Sadly, there's no much space for sustained speed in the city, and since I'm still getting used to the bicycle I didn't dare to take it to the routes were longer sustained speeds can be achieved. Sorry :(

But I have taken that route many times and this time it definitively feel faster. less nimble, though.
 
Sadly, there's no much space for sustained speed in the city, and since I'm still getting used to the bicycle I didn't dare to take it to the routes were longer sustained speeds can be achieved. Sorry :(
? I feel like my reply was misinterpreted. I was just meaning I assumed you had done a long ride which garnered a sustained speed and this was the basis of your bike comparison.

I don't know where people live, therefore wasn't aware you were in a city.
 
New bike update!

The cassette for the Campeur is arriving today, which means it's GEARING TIME.

The rest of the drivetrain will consist of stuff that I've got laying around: an old 50-40-28 touring triple, an unmarked front derailleur that it was paired with on its original bike, a cheapo Shimano MTB derailleur, and some SunTour bar-end friction shifters.

The new cassette is an 8-speed, 12-14-16-18-21-24-28-32. The crankset had previously been paired with a TZ20 6-speed freewheel, which has exactly the same gears but without the 12 on the top and 32 on the bottom, and I liked the combo.

Here's a logarithmic chart of the resulting gearing:



When paired with 700x35 tires, the 50-12 top gear is 113 gear inches. This is 6-12% lower than the top gear on most road racing bikes, but I'm not overly concerned: modern road racing bikes have a really high high-end, and even if I use the bike for spirited riding with racers, 113 inches is nearly always more than adequate. A mostly-manageable 120rpm spin still gets me over 40mph!

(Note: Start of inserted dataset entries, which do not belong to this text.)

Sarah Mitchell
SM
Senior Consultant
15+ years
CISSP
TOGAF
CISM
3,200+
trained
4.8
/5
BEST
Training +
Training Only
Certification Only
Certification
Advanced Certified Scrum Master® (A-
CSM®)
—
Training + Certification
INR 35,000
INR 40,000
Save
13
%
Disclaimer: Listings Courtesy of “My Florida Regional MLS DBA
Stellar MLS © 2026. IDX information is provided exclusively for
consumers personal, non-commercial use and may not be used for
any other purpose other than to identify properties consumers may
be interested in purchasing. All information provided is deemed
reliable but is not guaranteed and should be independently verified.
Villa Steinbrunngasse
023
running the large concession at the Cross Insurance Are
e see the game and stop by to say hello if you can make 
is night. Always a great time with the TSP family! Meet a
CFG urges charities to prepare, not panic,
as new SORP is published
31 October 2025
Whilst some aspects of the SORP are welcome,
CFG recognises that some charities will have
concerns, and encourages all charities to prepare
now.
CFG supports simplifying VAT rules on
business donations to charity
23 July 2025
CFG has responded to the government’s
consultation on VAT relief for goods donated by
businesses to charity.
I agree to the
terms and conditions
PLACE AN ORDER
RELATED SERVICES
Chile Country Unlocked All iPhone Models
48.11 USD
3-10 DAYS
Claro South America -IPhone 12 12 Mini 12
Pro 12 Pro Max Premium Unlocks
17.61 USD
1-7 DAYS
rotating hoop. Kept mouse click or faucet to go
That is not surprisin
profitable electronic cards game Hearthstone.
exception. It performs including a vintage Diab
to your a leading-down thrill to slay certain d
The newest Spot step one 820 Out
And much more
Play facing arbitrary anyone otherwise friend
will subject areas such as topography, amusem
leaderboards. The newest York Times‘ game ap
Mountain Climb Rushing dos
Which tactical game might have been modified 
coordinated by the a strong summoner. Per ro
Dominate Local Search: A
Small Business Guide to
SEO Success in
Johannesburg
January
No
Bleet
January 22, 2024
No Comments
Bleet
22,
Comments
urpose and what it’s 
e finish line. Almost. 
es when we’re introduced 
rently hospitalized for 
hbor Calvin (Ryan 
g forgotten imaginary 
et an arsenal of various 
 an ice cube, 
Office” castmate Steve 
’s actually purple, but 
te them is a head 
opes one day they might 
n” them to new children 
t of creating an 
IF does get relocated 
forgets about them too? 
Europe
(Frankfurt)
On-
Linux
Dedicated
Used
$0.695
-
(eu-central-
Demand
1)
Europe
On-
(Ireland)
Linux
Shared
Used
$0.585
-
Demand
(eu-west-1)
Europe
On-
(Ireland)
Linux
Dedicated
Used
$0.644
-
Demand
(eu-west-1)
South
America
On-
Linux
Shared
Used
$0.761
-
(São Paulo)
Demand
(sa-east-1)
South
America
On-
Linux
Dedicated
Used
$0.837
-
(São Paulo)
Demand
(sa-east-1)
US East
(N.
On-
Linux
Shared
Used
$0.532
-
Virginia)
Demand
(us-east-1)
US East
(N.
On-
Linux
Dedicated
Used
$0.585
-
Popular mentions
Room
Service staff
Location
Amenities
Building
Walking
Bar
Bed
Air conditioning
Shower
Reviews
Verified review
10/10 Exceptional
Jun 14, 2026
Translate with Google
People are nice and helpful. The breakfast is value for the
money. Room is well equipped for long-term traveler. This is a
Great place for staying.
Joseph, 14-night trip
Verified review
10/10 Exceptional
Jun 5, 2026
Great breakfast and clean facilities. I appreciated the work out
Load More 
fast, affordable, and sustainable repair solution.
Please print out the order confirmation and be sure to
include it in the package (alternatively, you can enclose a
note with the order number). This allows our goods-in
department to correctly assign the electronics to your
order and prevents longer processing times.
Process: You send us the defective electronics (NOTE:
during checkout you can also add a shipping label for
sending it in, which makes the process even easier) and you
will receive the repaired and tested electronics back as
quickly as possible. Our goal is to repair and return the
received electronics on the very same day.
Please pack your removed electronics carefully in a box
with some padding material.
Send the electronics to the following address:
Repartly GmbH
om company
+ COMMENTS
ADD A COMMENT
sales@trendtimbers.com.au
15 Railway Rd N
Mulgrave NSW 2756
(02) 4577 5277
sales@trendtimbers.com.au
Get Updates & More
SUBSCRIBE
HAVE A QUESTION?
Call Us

The 28-32 low gear is about 24 gear inches. By comparison, a typical 34-28 low gear on a road racing bike with 700x25 tires is around 35% higher. It's pretty low, although if I ever do any mountainous stuff with the bike significantly loaded, it might be important.

Total gear range, a healthy 476%.

Gear spacing is where the fun starts. The cassette itself is pretty wide-spaced, with an average gap of 15% between gears, and a maximum jump of roughly 17%. However, the 50T and 40T chainrings create intermediate gears for each other, and the shifting between those chainrings end up very crisp. So when I'm on the road and want tight spacing, I can double-shift between the rings to have intermediate gears.
I've marked the relevant area in the gear chart with a red perimeter. It covers from 45 to 97 gear inches, which at 100rpm pedaling cadence is 13.5mph to 29mph. When taking advantage of the intermediate gears, the average gear step in the region is about 7.2%, with a maximum step of 11%.
...
With extremely ambitious double-shifting, and adding the small ring into the scheme, it could be argued that this 3x8 drivetrain is worth up to maybe 20 meaningful unique gear ratios. Within the bounds of reasonable convenience, 17-18 ratios is probably a more accurate description.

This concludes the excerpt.